P: Por cambiar de tercio, ¿cómo repercutió la evolución paulatina del PCE en las relaciones de los miembros del Comité con ese partido?

R: Pues se fue atenuando su rechazo, desde luego. Sobre todo cuando el PCE abrazó las tesis del eurocomunismo, que ya eran más compatibles. Además hay que tener en cuenta que los comunistas también aceptaban más o menos la idea de las comunidades diferenciadas. Tenían ciertos puntos comunes. No hay que olvidar que en el origen del Comité estuvo Julián Gorkin, extrotskista. Y como él otros.

P: Otro capítulo interesante del libro es el que narra la crisis que se desata cuando varios periódicos estadounidenses destapan la relación directa entre la CIA y el Congreso por la Libertad de la Cultura.

R: Sí. Cómo reaccionan todos ellos, que llevaban tiempo no queriendo saber que estaban siendo financiados por Estados Unidos, pero sabiéndolo. Porque en realidad sí que lo sabían, más o menos. Cela, que estuvo en el inicio, aunque se supo distanciar enseguida, ya había dicho que todo eso era dinero de los americanos. O, por ejemplo, a Pablo Martí Zaro le llamaban Pablo Martí y Cía, ¿no? Evidentemente, ese dinero tenía que venir de algún lado. Lo interesante es que en Estados Unidos lo destapan primero los periódicos católicos, y después ya lo cubrió todo el New York Times. En España lo llevaron tres diarios: Triunfo, Pueblo y El Español.

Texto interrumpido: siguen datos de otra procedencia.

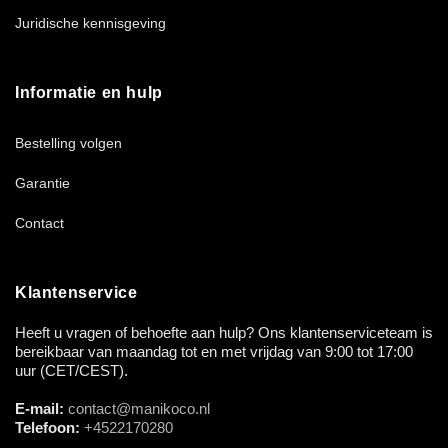
Juridische kennisgeving
Informatie en hulp
Bestelling volgen
Garantie
Contact
Klantenservice
Heeft u vragen of behoefte aan hulp? Ons klantenserviceteam is
bereikbaar van maandag tot en met vrijdag van 9:00 tot 17:00
uur (CET/CEST).
E-mail:
contact@manikoco.nl
Telefoon:
+4522170280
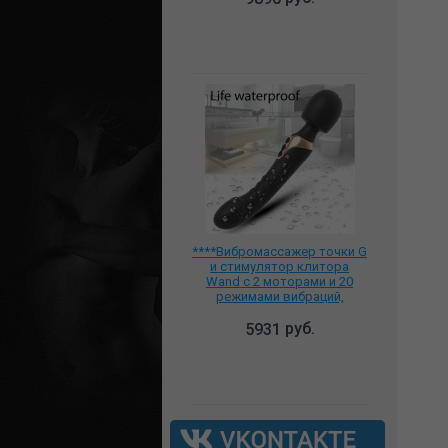
****Вибромассажер точки G
и стимулятор клитора
Wand с 2 моторами и 20
режимами вибраций,
33109ne
руб.
5931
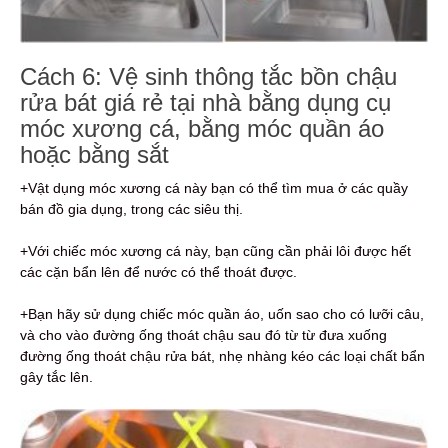
Cách 6: Vệ sinh thông tắc bồn chậu
rửa bát giá rẻ tại nhà bằng dụng cụ
móc xương cá, bằng móc quần áo
hoặc bằng sắt
+Vật dụng móc xương cá này bạn có thể tìm mua ở các quầy
bán đồ gia dụng, trong các siêu thị.
+Với chiếc móc xương cá này, bạn cũng cần phải lôi được hết
các cặn bẩn lên để nước có thể thoát được.
+Bạn hãy sử dụng chiếc móc quần áo, uốn sao cho có lưỡi câu,
và cho vào đường ống thoát chậu sau đó từ từ đưa xuống
đường ống thoát chậu rửa bát, nhẹ nhàng kéo các loại chất bẩn
gây tắc lên.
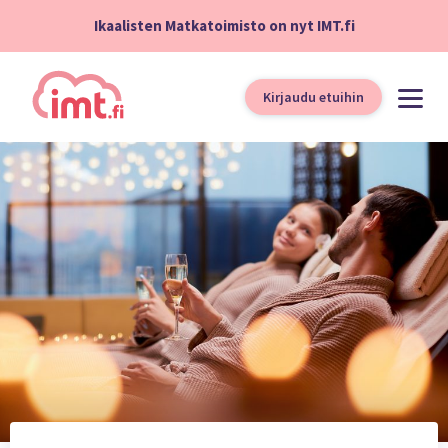
Ikaalisten Matkatoimisto on nyt IMT.fi
Kirjaudu etuihin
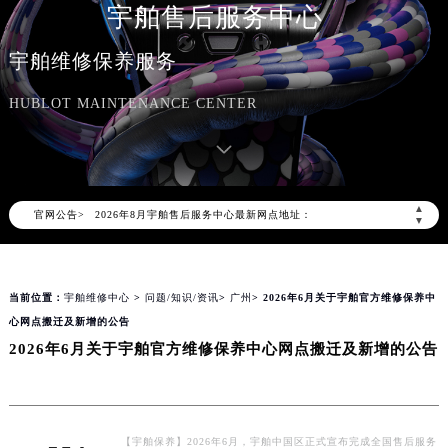
宇舶售后服务中心
宇舶维修保养服务
HUBLOT MAINTENANCE CENTER
2026年8月宇舶中国区售后服务网络优化升级公告
2026年8月宇舶全国官方售后客户服务热线：400-801-7981
宇舶官方全国统一服务热线400-801-7981，服务覆盖中国大陆、香港、澳门、台湾全部区域（非大陆需加拨“+86”）
2026年8月宇舶售后服务中心最新网点地址：
▲
官网公告>
北京市朝阳区建国门外大街甲6号华熙国际中心写字楼D座11层1102室（北京总部）（需提前预约）
▼
北京市东城区东长安街1号东方广场写字楼W3座6层602室（需提前预约）
天津市和平区赤峰道136号天津国际金融中心写字楼26层2603室（需提前预约）
当前位置：
宇舶维修中心
>
问题/知识/资讯
>
广州
> 2026年6月关于宇舶官方维修保养中
上海市徐汇区虹桥路3号港汇中心写字楼2座37层3705室（需提前预约）
心网点搬迁及新增的公告
上海市黄浦区南京东路299号宏伊国际广场写字楼8层806室（需提前预约）
2026年6月关于宇舶官方维修保养中心网点搬迁及新增的公告
南京市秦淮区中山南路1号（新街口）南京中心写字楼22层C1-1室（需提前预约）
常州市新北区龙锦路1590号现代传媒中心写字楼5号楼10层1008室（需提前预约）
徐州市鼓楼区淮海东路29号苏宁广场IFC国际金融中心写字楼35层3508室（需提前预约）
扬州市邗江区国展路29号星耀天地写字楼1号楼18层1803室（需提前预约）
【宇舶保养】2026年6月，宇舶中国区正式宣布完成全国售后服务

P: Por otro lado, llama la atención que desde muy pronto, a los pocos años de acabada la guerra, ya existiesen ciertas iniciativas como el homenaje a Machado en las que se juntaron personas ideológicamente muy dispares que comenzaron a hablar de reconciliación. Contrasta un poco con lo que se vive hoy en día.

R: Es una cuestión complicada. Vamos a ver… Del mismo modo que las interpretaciones que hacían de Machado eran diversas, también es verdad que todos compartían el enemigo común del franquismo. Franco era el mal absoluto para todos, pero por razones distintas: para unos era un obstáculo para una España comunista; para otros lo era para una España liberal; para otros lo era para una España desgajada en regiones soberanas… Entonces claro, Franco era el objetivo a batir de todos. Estaban unidos contra Franco, pero no necesariamente con proyectos compatibles.

P: Recuerda de alguna manera a lo que sucede en el bloque independentista catalán ahora mismo.

R: Exactamente. A ellos les pasaba lo mismo que a las fuerzas secesionistas catalanas de hoy: que todas odian a España y todas quieren arrebatarle parte de su territorio, pero que realmente no miran más allá de conseguir ese objetivo. Posiblemente, si lo lograsen, comenzarían a tener luchas internas entre ellos. De alguna manera, Franco sirvió para armonizar posturas incompatibles. Luego sin embargo hay que decir que no todos los que se decían antifranquistas lo eran realmente. ETA por ejemplo no era una organización antifranquista. Era meramente una organización terrorista secesionista. La prueba está en que después de que muriese Franco no dio por terminada su labor, y continuó matando.